Il est sorti de sa zone de confort avec des scènes d’émotion dont il craignait le ridicule, mais en apprenant à jouer d’intériorité, rôle qui lui valut une quatrième citation aux César.

« Ayant démarré dans le métier à l’âge de 14 ans, j’ai incarné la jeunesse rebelle sur des plateaux, poursuit-il, me retrouvant cette fois avec une partenaire moins âgée que moi. Je n’ai pas d’enfants dans mon entourage. J’ignorais comment me comporter avec Isaure et quelle serait son approche de l’histoire, mais elle jouait comme une adulte. J’aimais que son personnage prenne soin du mien. Si j’ai des enfants, je me poserai plein de questions sur la paternité à cause de ce film-là. »

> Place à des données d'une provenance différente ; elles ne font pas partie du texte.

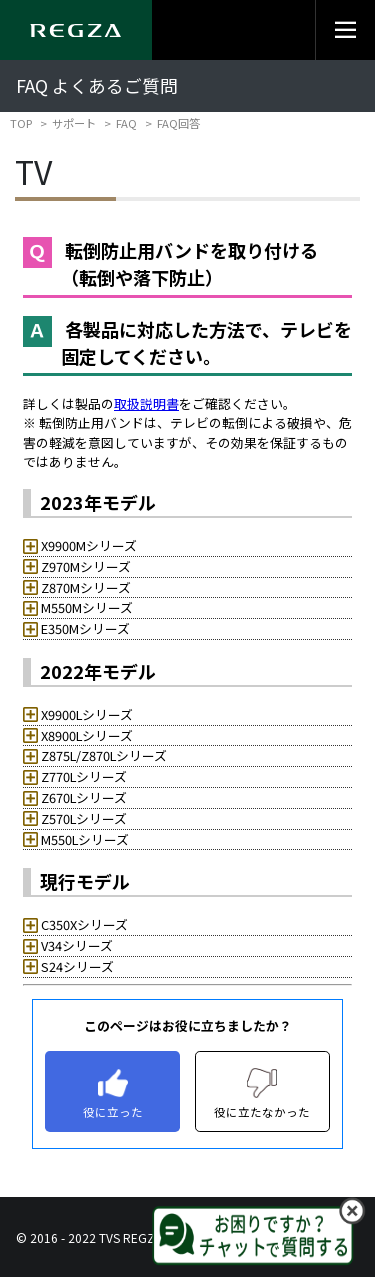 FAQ (126, 123)
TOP (21, 123)
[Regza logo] (76, 30)
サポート (74, 123)
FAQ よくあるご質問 (97, 85)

L’acteur de 25 ans avait arrêté un an de tourner pour se repositionner après ses prestations d’ados, en pause de changement d’âge. Il n’a pas perdu au change, se retrouvant bientôt à la distribution de French Dispatch de Wes Anderson aux côtés d’une myriade de grands acteurs : Frances McDormand, Bill Murray, Tilda Swinton, Mathieu Amalric, Timothée Chalamet, Léa Seydoux, etc., manifestement parti pour la gloire.

Cette entrevue a été effectuée à Paris dans le cadre des Rendez-vous d’Unifrance.